459. Olho vermelho uni ou bilateral
Jaime Brito da Torre
José Cabrita
Délio Portela
Lucília Lopes

Documento de trabalho
última actualização em Dezembro 2000

Contacto para comentários e sugestões: Prata, Leonor


Os problemas oftalmológicos constituem 1,8% a 5% de todos os problemas observados em cuidados de saúde primários (CSP).
O olho vermelho (OV) é o problema oftalmológico mais frequente, levando a pessoa ao médico (CG/MF), habitualmente no âmbito de um contacto da iniciativa do utente, com carácter de urgência.
Nos contactos programados, sendo menos frequente como motivo de consulta, é um sinal que nem sempre corresponde a um problema apenas do olho mas que poderá ser também uma das manifestações de doença sistémica.
O OV traduz um processo inflamatório e/ou hemorrágico do olho e dos tecidos peri-oculares.
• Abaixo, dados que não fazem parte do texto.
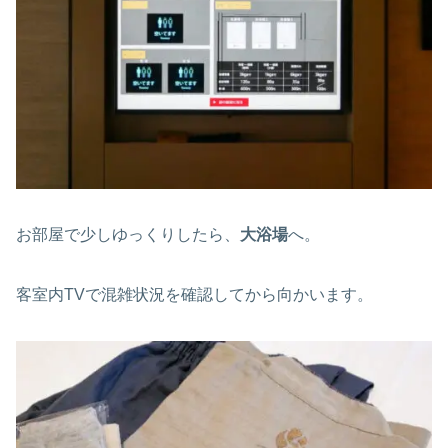
お部屋で少しゆっくりしたら、
大浴場
へ。
客室内TVで混雑状況を確認してから向かいます。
Como causas de inflamação temos as infecções a bactérias, vírus, Chlamydia ou fungos, as reacções alérgicas, os distúrbios da imunidade, a elevação da pressão ocular, a acção de substâncias ambientais ou farmacológicas irritantes, os corpos estranhos ou ainda um traumatismo. A hemorragia poderá ter como causa uma contusão, uma laceração, uma coagulopatia ou infecções concomitantes.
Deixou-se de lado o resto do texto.